Unicity

Unicity is a privacy risk metric that quantifies how easily individuals can be singled out in supposedly anonymous datasets. In simple terms, unicity measures how unique your data fingerprint is—if your behavioral patterns (where you go, what you buy, what you browse) are distinct from everyone else in a dataset, you can be identified even without your name attached.

The metric is formally defined as εₚ: the expected fraction of records that are uniquely identifiable given p randomly sampled data points. For mobility data, ε₄ ≈ 0.95—meaning four location-time pairs uniquely identify 95% of individuals. For credit card transactions, four purchases identify 90% of people. These findings, from MIT researcher Yves-Alexandre de Montjoye's landmark studies, demonstrate that high-dimensional behavioral data creates fingerprints nearly as unique as biometrics.

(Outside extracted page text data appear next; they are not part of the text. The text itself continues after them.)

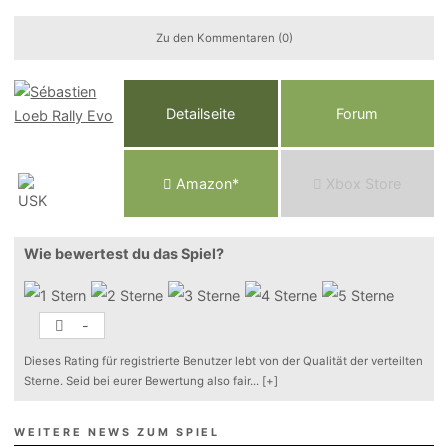
Zu den Kommentaren (0)
Detailseite
Forum
Am
a
z
o
n*
Xbox
Store
Wie bewertest du das Spiel?
-
Dieses Rating für registrierte Benutzer lebt von der Qualität der verteilten
Sterne. Seid bei eurer Bewertung also fair
...
[+]
WEITERE NEWS ZUM SPIEL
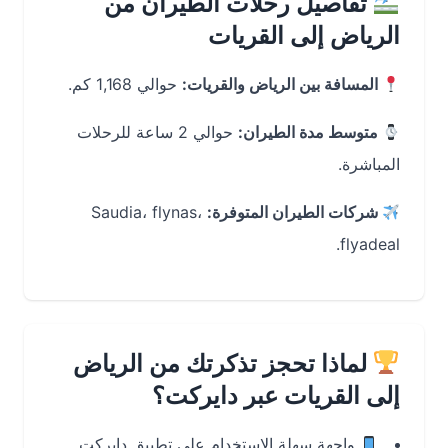
تفاصيل رحلات الطيران من
الرياض إلى القريات
المسافة بين الرياض والقريات:
حوالي 1,168 كم.
متوسط مدة الطيران:
حوالي 2 ساعة للرحلات
المباشرة.
شركات الطيران المتوفرة:
Saudia، flynas،
flyadeal.
لماذا تحجز تذكرتك من الرياض
إلى القريات عبر دايركت؟
واجهة سهلة الاستخدام على تطبيق دايركت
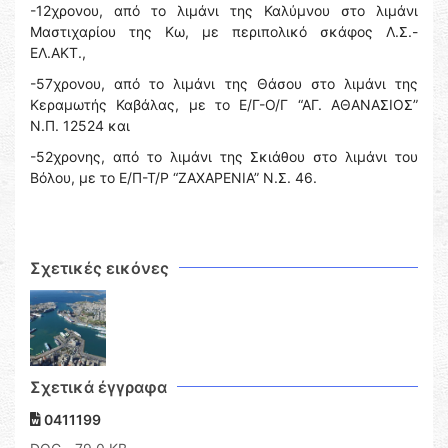
-12χρονου, από το λιμάνι της Καλύμνου στο λιμάνι
Μαστιχαρίου της Κω, με περιπολικό σκάφος Λ.Σ.-
ΕΛ.ΑΚΤ.,
-57χρονου, από το λιμάνι της Θάσου στο λιμάνι της
Κεραμωτής Καβάλας, με το Ε/Γ-Ο/Γ “ΑΓ. ΑΘΑΝΑΣΙΟΣ”
Ν.Π. 12524 και
-52χρονης, από το λιμάνι της Σκιάθου στο λιμάνι του
Βόλου, με το Ε/Π-Τ/Ρ “ΖΑΧΑΡΕΝΙΑ” Ν.Σ. 46.
Σχετικές εικόνες
Σχετικά έγγραφα
0411199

The most counterintuitive finding is that dataset size provides minimal privacy protection. In a dataset of 60 million people, 93% remain uniquely identifiable with just four data points. Unicity follows a convex decay function—it drops quickly at first as population increases, then flattens dramatically. Doubling the population from 30 million to 60 million might only reduce identifiability from 95% to 93%. The common assumption that individuals are "lost in the crowd" of big data is mathematically false.

Unicity exposes the fundamental weakness of k-anonymity for high-dimensional data. K-anonymity ensures each record shares quasi-identifier values with at least k-1 others, but it assumes a fixed, known set of identifying attributes. Unicity demonstrates that in behavioral datasets, any random sample of attributes forms a unique combination. A dataset might satisfy k=5 anonymity while having ε₄ > 0.9—the k-anonymity provides false security because an attacker with four external data points can still identify most individuals.

Regulatory frameworks increasingly recognize unicity-based risks. GDPR's Recital 26 "singling out" test directly addresses whether individuals can be isolated from a dataset—precisely what unicity measures. The UK ICO's "motivated intruder" test asks whether someone with reasonable resources could identify individuals; given that auxiliary data for unicity attacks is readily available through social media and public records, high-unicity datasets fail this test. The FTC has levied significant fines ($16.5 million against Avast in 2024) for selling "anonymized" browsing data that remained re-identifiable—enforcement that validates unicity research findings.

For due diligence, unicity provides actionable thresholds. Datasets with estimated ε₄ > 0.5 (50%+ identifiable with four points) should be flagged as high re-identification risk regardless of claimed anonymization. Location traces, transaction histories, browsing logs, and app usage data are presumptively high-unicity. The number of quasi-identifier columns itself is a risk factor: research shows 99.98% of Americans can be correctly re-identified using 15 demographic attributes. Any acquisition target claiming "de-identified" data while retaining 10+ attribute columns warrants mandatory unicity assessment.